What is llms.txt?
llms.txt is a proposed file-based standard (introduced by Jeremy Howard in 2024) that lets a website expose a curated, LLM-friendly summary of its content at the root path /llms.txt. Modeled on robots.txt and sitemap.xml, the file contains markdown-formatted links to the site's most important pages along with one-line descriptions — designed so AI assistants can ingest a clean, structured map of the site without crawling and parsing HTML. A companion file, /llms-full.txt, embeds the full markdown content of the linked pages for direct ingestion. As of 2025, llms.txt is voluntarily implemented by hundreds of major SaaS, documentation, and content sites; major AI search engines (Perplexity, ChatGPT, Claude) honor it when present.

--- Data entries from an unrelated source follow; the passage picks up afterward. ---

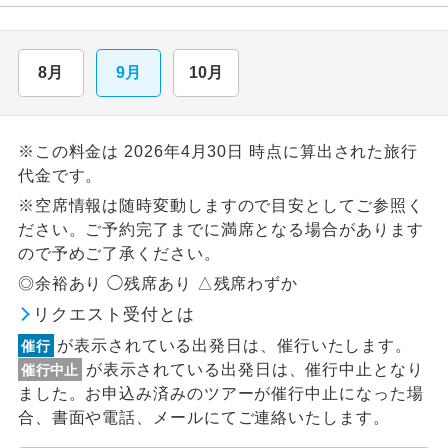
8月
9月
10月
※この料金は 2026年4月30日 時点に算出された旅行
代金です。
※空席情報は随時変動しますので目安としてご参照く
ださい。ご予約完了までに満席となる場合があります
ので予めご了承ください。
◎余裕あり ◯残席あり △残席わずか
リクエスト受付とは
が表示されている出発日は、催行いたします。
催行
が表示されている出発日は、催行中止となり
催行中止
ました。お申込み済みのツアーが催行中止になった場
合、書面や電話、メールにてご連絡いたします。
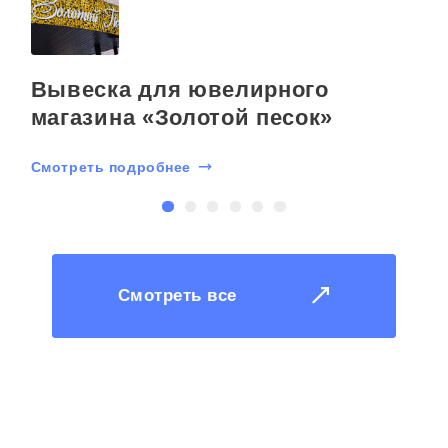
Вывеска для ювелирного
магазина «Золотой песок»
Смотреть подробнее
С
Смотреть все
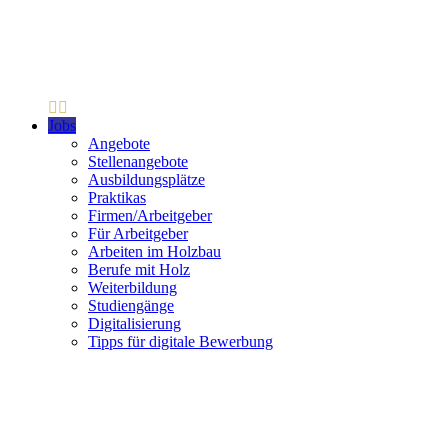
Jobs
Angebote
Stellenangebote
Ausbildungsplätze
Praktikas
Firmen/Arbeitgeber
Für Arbeitgeber
Arbeiten im Holzbau
Berufe mit Holz
Weiterbildung
Studiengänge
Digitalisierung
Tipps für digitale Bewerbung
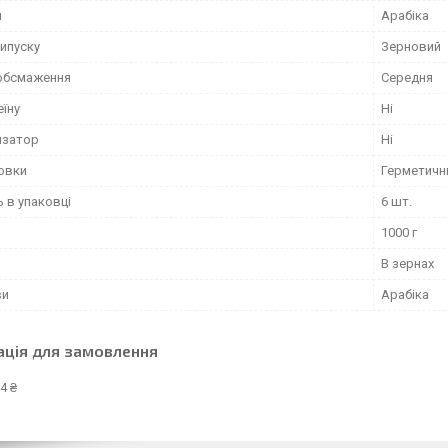
и
Арабіка
ипуску
Зерновий
 обсмаження
Середня
еїну
Ні
изатор
Ні
ковки
Герметични
ь в упаковці
6 шт.
1000 г
В зернах
ви
Арабіка
ація для замовлення
4 ₴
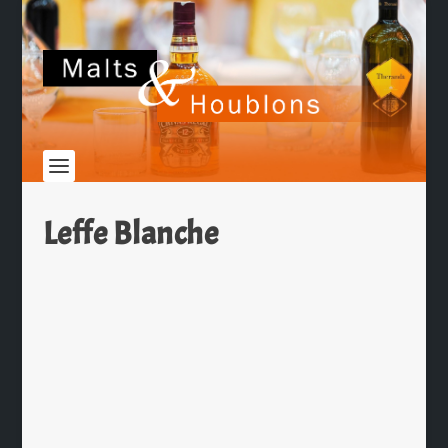
Leffe Blanche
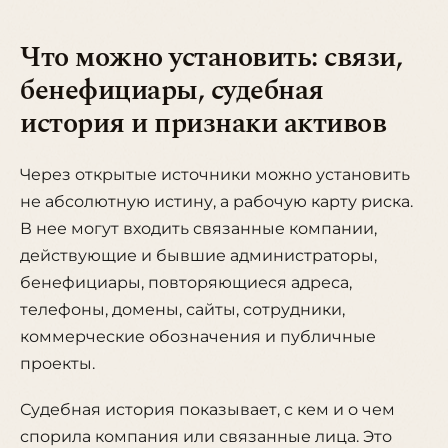
Что можно установить: связи,
бенефициары, судебная
история и признаки активов
Через открытые источники можно установить
не абсолютную истину, а рабочую карту риска.
В нее могут входить связанные компании,
действующие и бывшие администраторы,
бенефициары, повторяющиеся адреса,
телефоны, домены, сайты, сотрудники,
коммерческие обозначения и публичные
проекты.
Судебная история показывает, с кем и о чем
спорила компания или связанные лица. Это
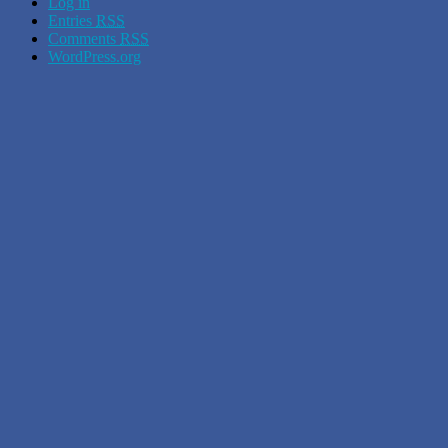
Log in
Entries
RSS
Comments
RSS
WordPress.org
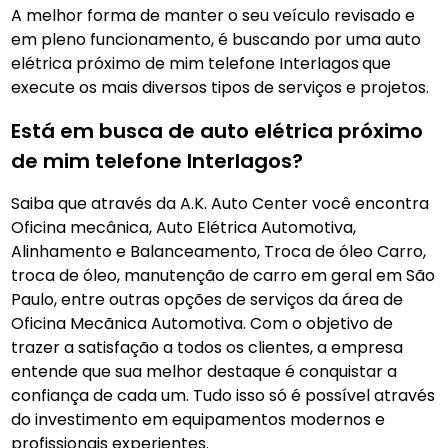
A melhor forma de manter o seu veículo revisado e
em pleno funcionamento, é buscando por uma auto
elétrica próximo de mim telefone Interlagos
que
execute os mais diversos tipos de serviços e projetos.
Está em busca de auto elétrica próximo
de mim telefone Interlagos?
Saiba que através da A.K. Auto Center você encontra
Oficina mecânica, Auto Elétrica Automotiva,
Alinhamento e Balanceamento, Troca de óleo Carro,
troca de óleo, manutenção de carro em geral em São
Paulo, entre outras opções de serviços da área de
Oficina Mecãnica Automotiva. Com o objetivo de
trazer a satisfação a todos os clientes, a empresa
entende que sua melhor destaque é conquistar a
confiança de cada um. Tudo isso só é possível através
do investimento em equipamentos modernos e
profissionais experientes.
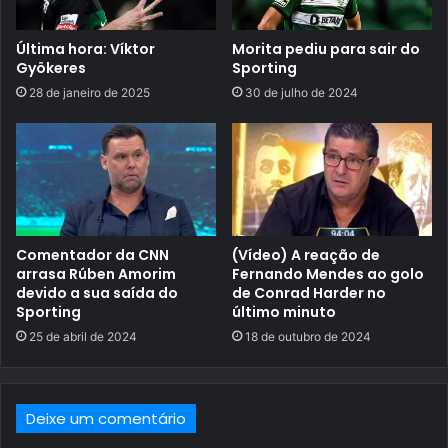
Última hora: Víktor
Morita pediu para sair do
Gyökeres
Sporting
28 de janeiro de 2025
30 de julho de 2024
Comentador da CNN
(Vídeo) A reação de
arrasa Rúben Amorim
Fernando Mendes ao golo
devido a sua saída do
de Conrad Harder no
Sporting
último minuto
25 de abril de 2024
18 de outubro de 2024
Deixe um comentário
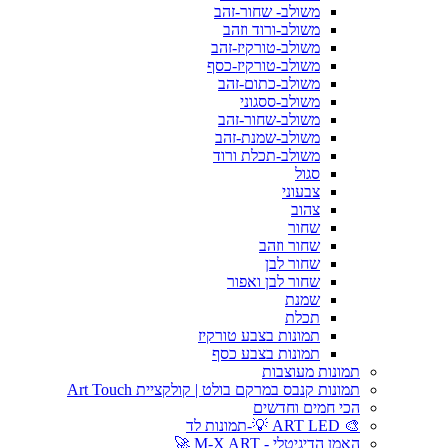
משולב- שחור-זהב
משולב-ורוד וזהב
משולב-טורקיז-זהב
משולב-טורקיז-כסף
משולב-כתום-זהב
משולב-ססגוני
משולב-שחור-זהב
משולב-שמנת-זהב
משולב-תכלת ורוד
סגול
צבעוני
צהוב
שחור
שחור וזהב
שחור לבן
שחור לבן ואפור
שמנת
תכלת
תמונות בצבע טורקיז
תמונות בצבע כסף
תמונות מעוצבות
תמונות קנבס במרקם בולט | קולקציית Art Touch
הכי חמים וחדשים
🎨 ART LED 💡-תמונות לד
האמן הדיגיטלי - M-X ART 🚀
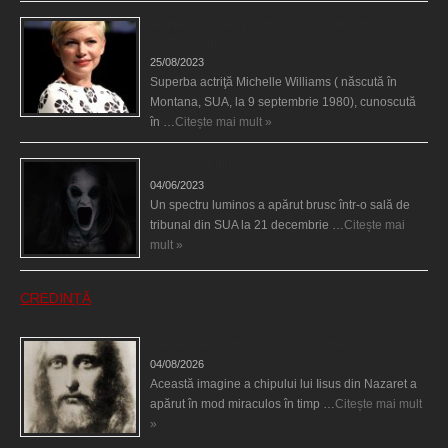
Actriţa Michelle Williams urmărită de fantoma lui
Heath Ledger
25/08/2023
Superba actriţă Michelle Williams ( născută în
Montana, SUA, la 9 septembrie 1980), cunoscută
în …
Citește mai mult »
Teroare la tribunal
04/06/2023
Un spectru luminos a apărut brusc într-o sală de
tribunal din SUA la 21 decembrie …
Citește mai
mult »
CREDINȚĂ
Iisus a apărut într-un cort din Spania
04/08/2026
Această imagine a chipului lui Iisus din Nazaret a
apărut în mod miraculos în timp …
Citește mai mult
»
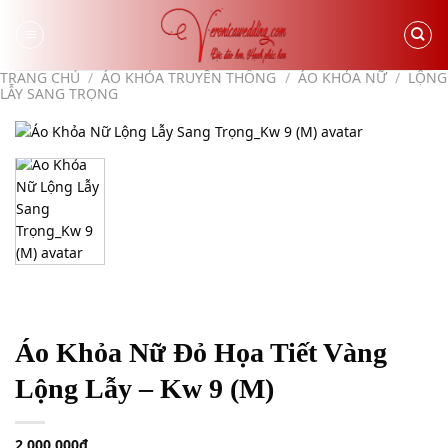
Skip
to
content
TRANG CHỦ
/
ÁO KHỎA TRUYỀN THỐNG
/
ÁO KHỎA NỮ
/
LỘNG
LẪY SANG TRỌNG
Áo Khỏa Nữ Đỏ Họa Tiết Vàng
Lộng Lẫy – Kw 9 (M)
2.000.000
₫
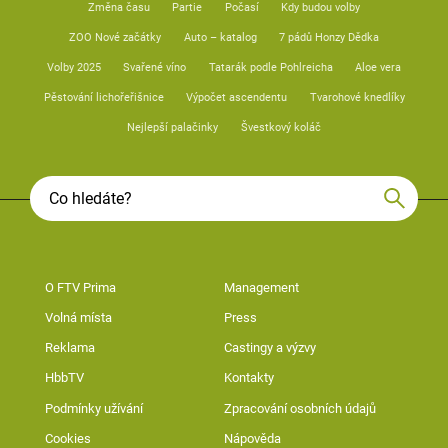
Změna času
Partie
Počasí
Kdy budou volby
ZOO Nové začátky
Auto – katalog
7 pádů Honzy Dědka
Volby 2025
Svařené víno
Tatarák podle Pohlreicha
Aloe vera
Pěstování lichořeřišnice
Výpočet ascendentu
Tvarohové knedlíky
Nejlepší palačinky
Švestkový koláč
O FTV Prima
Management
Volná místa
Press
Reklama
Castingy a výzvy
HbbTV
Kontakty
Podmínky užívání
Zpracování osobních údajů
Cookies
Nápověda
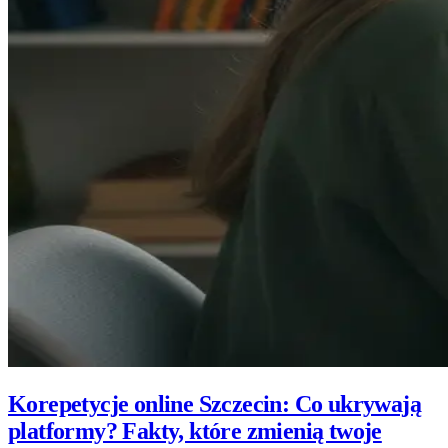
Korepetycje online Szczecin: Co ukrywają
platformy? Fakty, które zmienią twoje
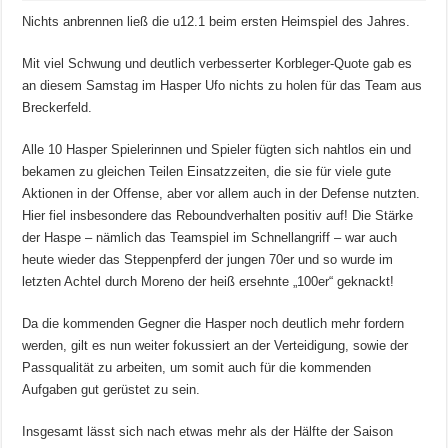
Nichts anbrennen ließ die u12.1 beim ersten Heimspiel des Jahres.
Mit viel Schwung und deutlich verbesserter Korbleger-Quote gab es
an diesem Samstag im Hasper Ufo nichts zu holen für das Team aus
Breckerfeld.
Alle 10 Hasper Spielerinnen und Spieler fügten sich nahtlos ein und
bekamen zu gleichen Teilen Einsatzzeiten, die sie für viele gute
Aktionen in der Offense, aber vor allem auch in der Defense nutzten.
Hier fiel insbesondere das Reboundverhalten positiv auf! Die Stärke
der Haspe – nämlich das Teamspiel im Schnellangriff – war auch
heute wieder das Steppenpferd der jungen 70er und so wurde im
letzten Achtel durch Moreno der heiß ersehnte „100er“ geknackt!
Da die kommenden Gegner die Hasper noch deutlich mehr fordern
werden, gilt es nun weiter fokussiert an der Verteidigung, sowie der
Passqualität zu arbeiten, um somit auch für die kommenden
Aufgaben gut gerüstet zu sein.
Insgesamt lässt sich nach etwas mehr als der Hälfte der Saison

The standard is not yet officially endorsed by Google, but is gaining momentum as the de facto path for sites to publish 'this is what we want the AI to know about us.'
How it relates to AI UGC
Sites like ppl.studio benefit from llms.txt because the catalog of glossary, comparison, and guide pages is exactly the type of structured, factual content AI assistants want to ingest. A well-maintained llms.txt is the cheapest single optimization for AI search visibility once a site has 50+ canonical pages.
Key statistics
- llms.txt was proposed by Jeremy Howard in September 2024 and has been voluntarily implemented by hundreds of high-traffic sites by mid-2025 (llmstxt.org directory).
- Sites with a maintained llms.txt see 20–40% higher citation rates inside Perplexity and ChatGPT for their topical areas (early GEO case studies).
- Implementation cost is minimal: a static markdown file at /llms.txt and optionally /llms-full.txt — no JavaScript, no schema, no third-party dependencies.